The answer: When it’s a fish.

The same applies for beavers’ tails, barnacle geese and tiny baby rabbits. All definitely, definitely fish. That is, if you’re a Medieval chef in Western Europe, and it’s a fast day, and you’re gearing up for yet another meal of almonds and salted cod.

Christians observed at least three fast days a week for much of the Middle Ages, usually on Wednesday, the day Judas betrayed Christ; Friday, in penance for His suffering; and Saturday, to commemorate the Virgin Mary. In addition to that, there were other periods of fasting throughout the year, the longest of which was the 40 days of Lent. Fasting was a form of self-discipline, writes Bridget Ann Henisch in Fast and Feast: Food in Medieval Society: “a spring-cleaning to freshen the soul and make it ready to receive God’s grace.”
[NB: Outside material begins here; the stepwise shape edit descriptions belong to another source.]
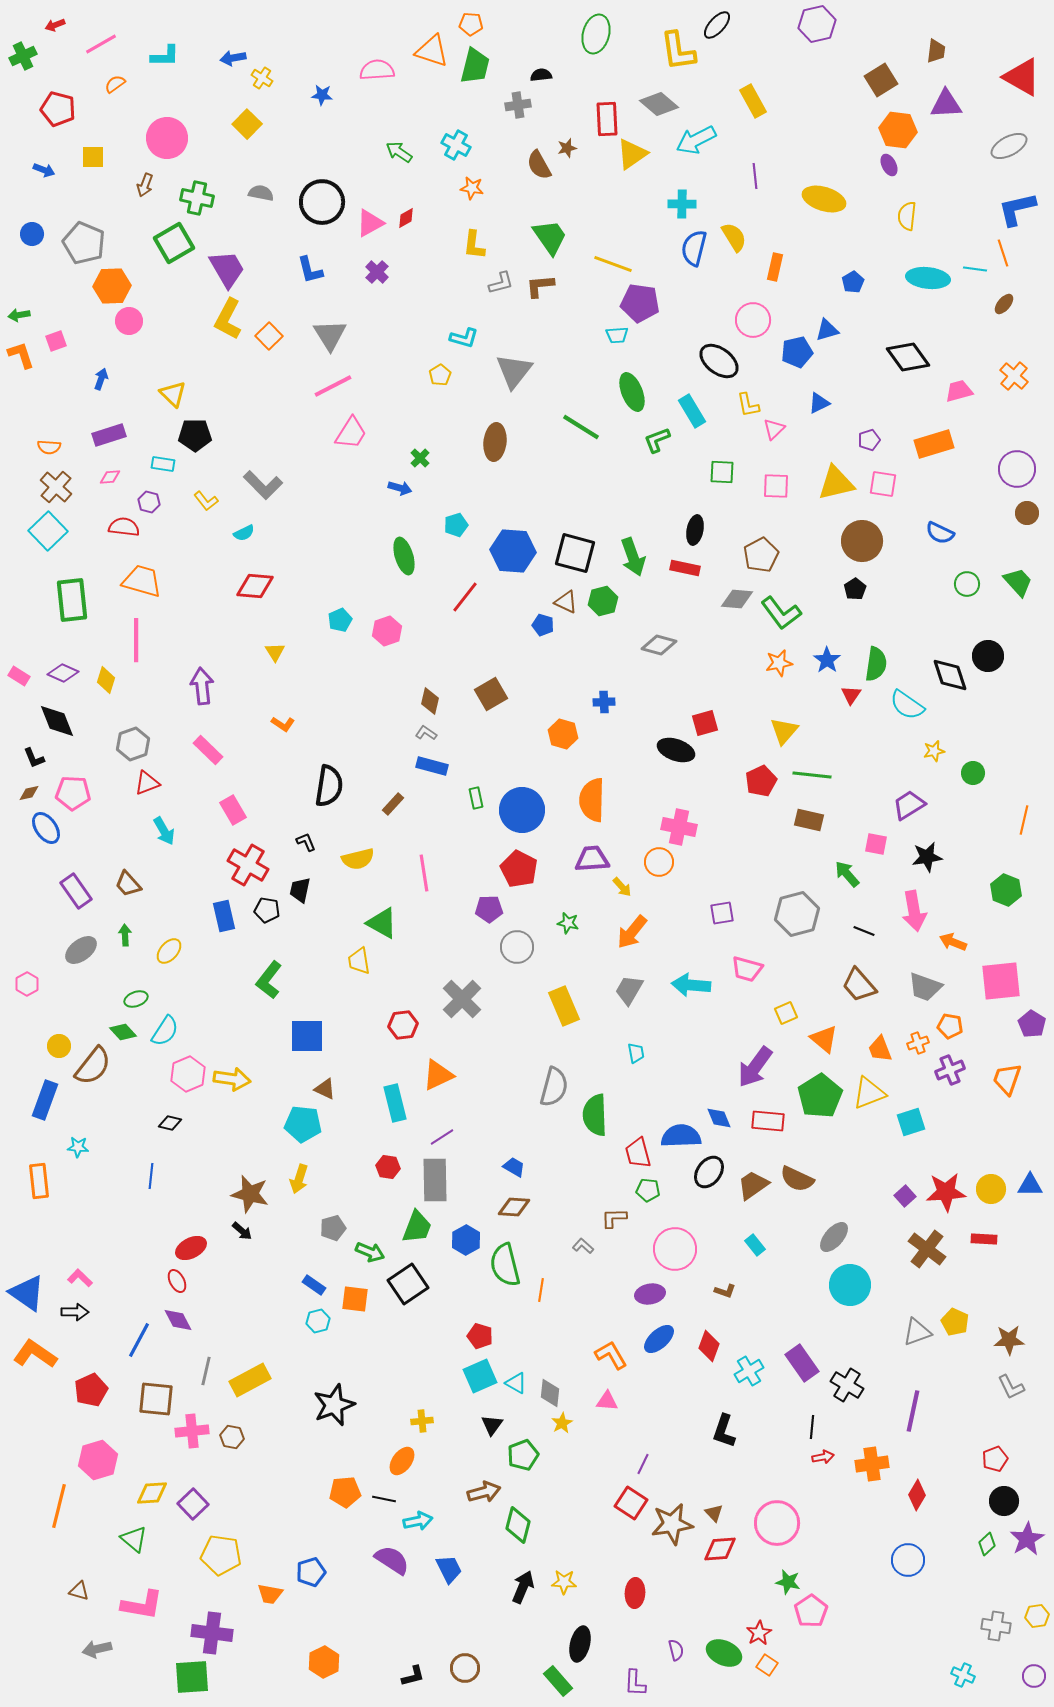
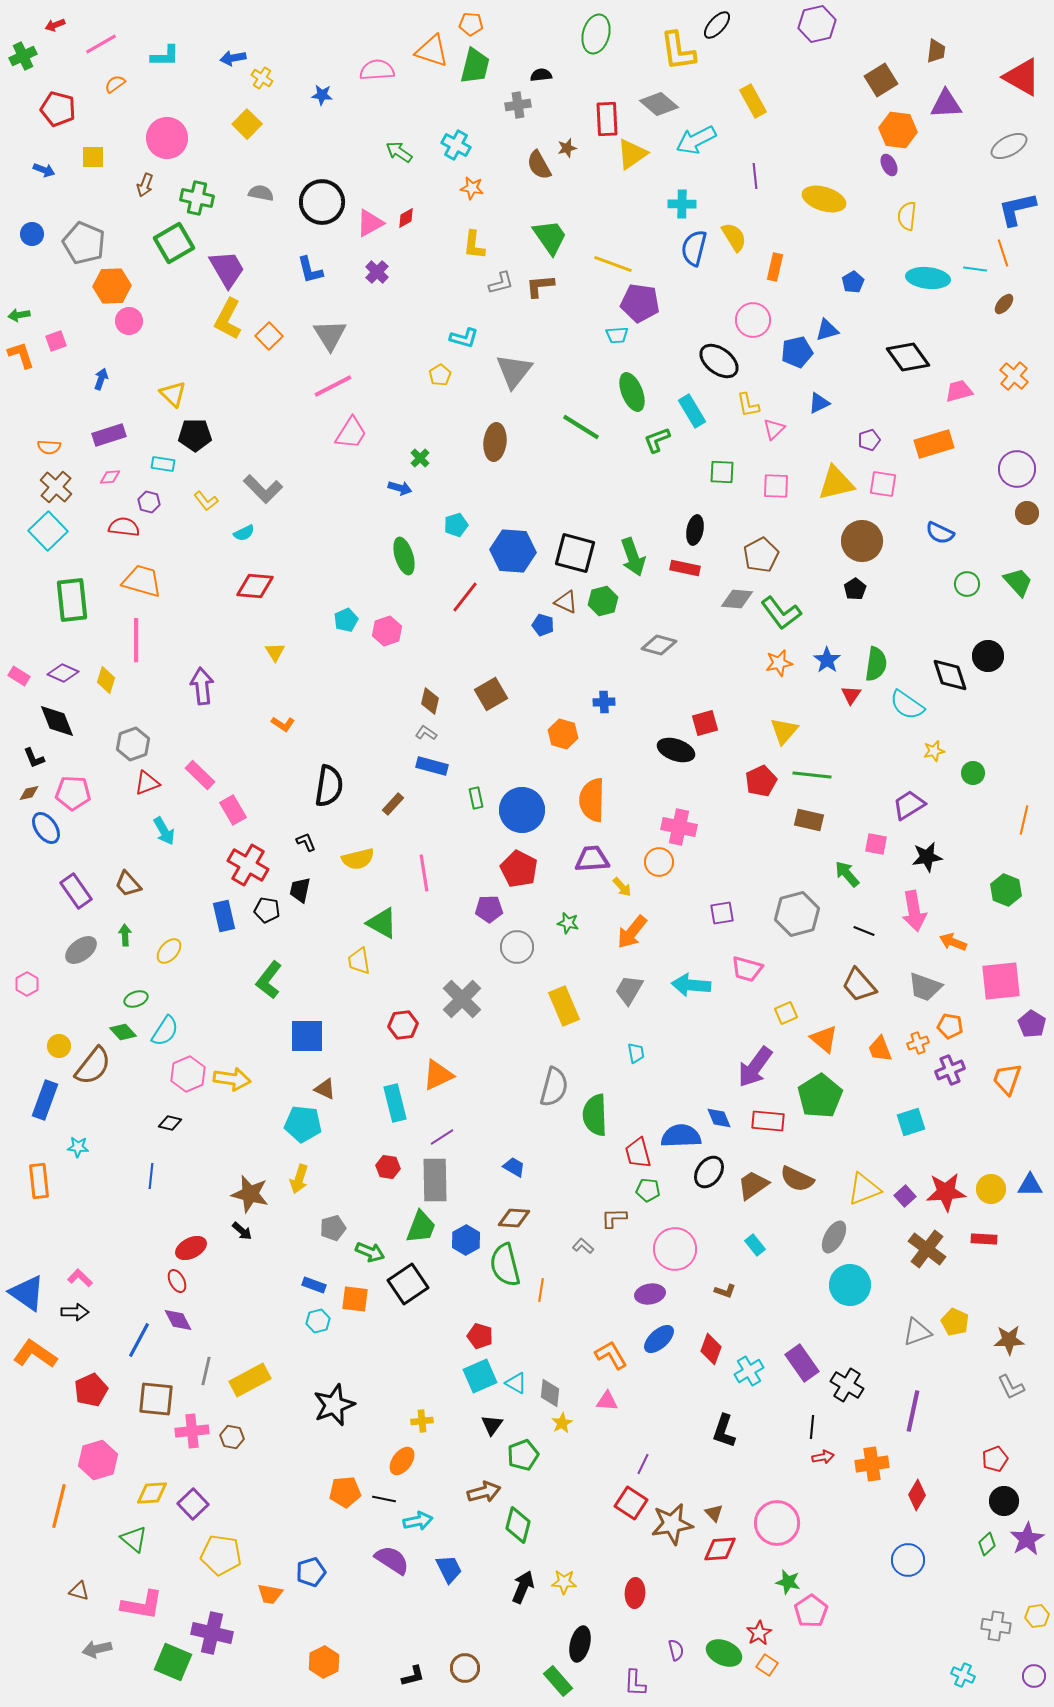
gray L-shape at (263, 485): moved 4 px down
cyan pentagon at (340, 620): moved 6 px right
pink rectangle at (208, 750): moved 8 px left, 25 px down
yellow triangle at (869, 1093): moved 5 px left, 96 px down
brown diamond at (514, 1207): moved 11 px down
green trapezoid at (417, 1227): moved 4 px right
gray ellipse at (834, 1237): rotated 12 degrees counterclockwise
blue rectangle at (314, 1285): rotated 15 degrees counterclockwise
red diamond at (709, 1346): moved 2 px right, 3 px down
purple cross at (212, 1633): rotated 6 degrees clockwise
green square at (192, 1677): moved 19 px left, 15 px up; rotated 27 degrees clockwise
From the outside, the rules seemed clear: On these days, no animal products (eggs, dairy, meat) could be eaten, though anything from the water was another kettle of fish altogether. While pigs, cows, sheep and other land-beasts had had to shelter from the Flood on Noah’s ark, fish were exempt, and therefore permissible.

A fast day didn’t necessarily indicate eating less, or even less expensively: the only real change to the menu was the substitution of fish for meat.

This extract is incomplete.